Au milieu des années 50, on avait laissé le jeune Jonas Fink en fâcheuse posture. M. Pinkel, le libraire pour lequel il travaillait à Prague, venait d’être arrêté par la police politique du régime, tandis que la peine de prison de son père, déclaré "ennemi du peuple", avait été prolongée de 10 ans, précisément au moment où sa libération semblait enfin se rapprocher. Mais le pire était encore à venir pour Jonas. Alors qu’il espérait prendre la fuite avec sa petite amie Tatjana, la fille d’un haut dignitaire soviétique, il apprenait que celle-ci avait été renvoyée à Moscou par ses parents… Plus de dix ans plus tard, en août 1968, on retrouve un Jonas Fink qui a bien changé. Désormais presque trentenaire, il a repris la librairie de M. Pinkel et vit en couple avec Fuong, une pétillante docteure vietnamienne. Dans la foulée du printemps de Prague, qui a amené l’abolition de la censure de la presse et la révision des procès politiques, un vent de liberté souffle enfin sur la Tchécoslovaquie. Jonas et Fuong profitent pleinement de ce bonheur nouveau et se réjouissent des nombreuses initiatives culturelles qui fleurissent dans les rues de Prague. Certes, le jeune libraire n’arrive toujours pas à faire réhabiliter son père, décédé quelques années plus tôt, mais les choses semblent aller dans le bon sens pour son pays et pour lui. Hélas, une fois de plus, ce bonheur sera de courte durée, puisque quelques semaines plus tard, l’URSS décide d’envoyer l’Armée rouge et ses chars pour soumettre les Praguois et les ramener dans le droit chemin du communisme. Dans le même temps, Jonas apprend que Tatjana, son amour de jeunesse, est de retour à Prague en tant que journaliste pour un quotidien soviétique…

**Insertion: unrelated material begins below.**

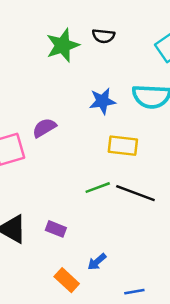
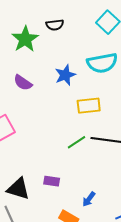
purple semicircle: (44, 128) -> (23, 83), moved, turned -102

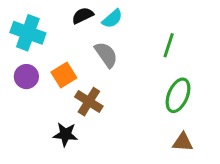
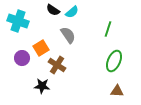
black semicircle: (83, 16) -> (53, 10), turned -120
purple circle: (26, 77) -> (22, 58), moved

On avait fini par ne plus y croire! Plus de vingt ans après la sortie de "L’enfance" puis de "L’apprentissage", les deux premiers tomes de la série Jonas Fink, voici enfin la conclusion de l’histoire du jeune Praguois imaginé par Vittorio Giardino. Pour ceux qui s’en souviennent, la version française de Jonas Fink était parue pour la première fois en 1994 dans le défunt magazine "A suivre". Cette dénonciation poignante du système totalitaire dans l’ex-Tchécoslovaquie avait immédiatement marqué les esprits. La preuve: le premier tome de la série avait reçu l’Alph-Art du meilleur album étranger au festival d’Angoulême en 1995. Mais depuis la sortie du deuxième tome début 1997, on n’avait plus entendu parler de Jonas Fink. On pensait donc qu’on ne connaîtrait jamais la fin de l’histoire. C’était sans compter sur Vittorio Giardino. A plus de 70 ans, le maître italien a retrouvé le feu sacré pour conclure son récit avec style et signe un troisième et dernier tome de 160 pages, baptisé "Le libraire de Prague". Pour accompagner cette sortie événement, les éditions Casterman en ont profité pour rééditer les deux premiers tomes en un seul volume, intitulé "Ennemi du peuple". Ces deux beaux livres, qui apparaissent d’ores et déjà comme indispensables dans toute bonne bédéthèque, sont l’occasion de retrouver avec plaisir les magnifiques dessins de Giardino, qui mérite à coup sûr d’être considéré comme l’un des grands noms de la bande dessinée italienne, au même titre qu’un Hugo Pratt ou un Manara. A noter que cette fin de Jonas Fink n’est sans doute pas celle que Giardino aurait imaginée s’il l’avait dessinée il y a vingt ans, l’auteur ayant clairement perdu une partie de ses illusions quant aux bienfaits de la chute du rideau de fer. "Mon optimisme naïf d’alors me faisait imaginer un futur dans lequel, les uns après les autres, tous les murs tombaient et toutes les frontières disparaissaient. Ca n’a pas l’air de s’être produit…", regrette-t-il, dans la préface du "Libraire de Prague".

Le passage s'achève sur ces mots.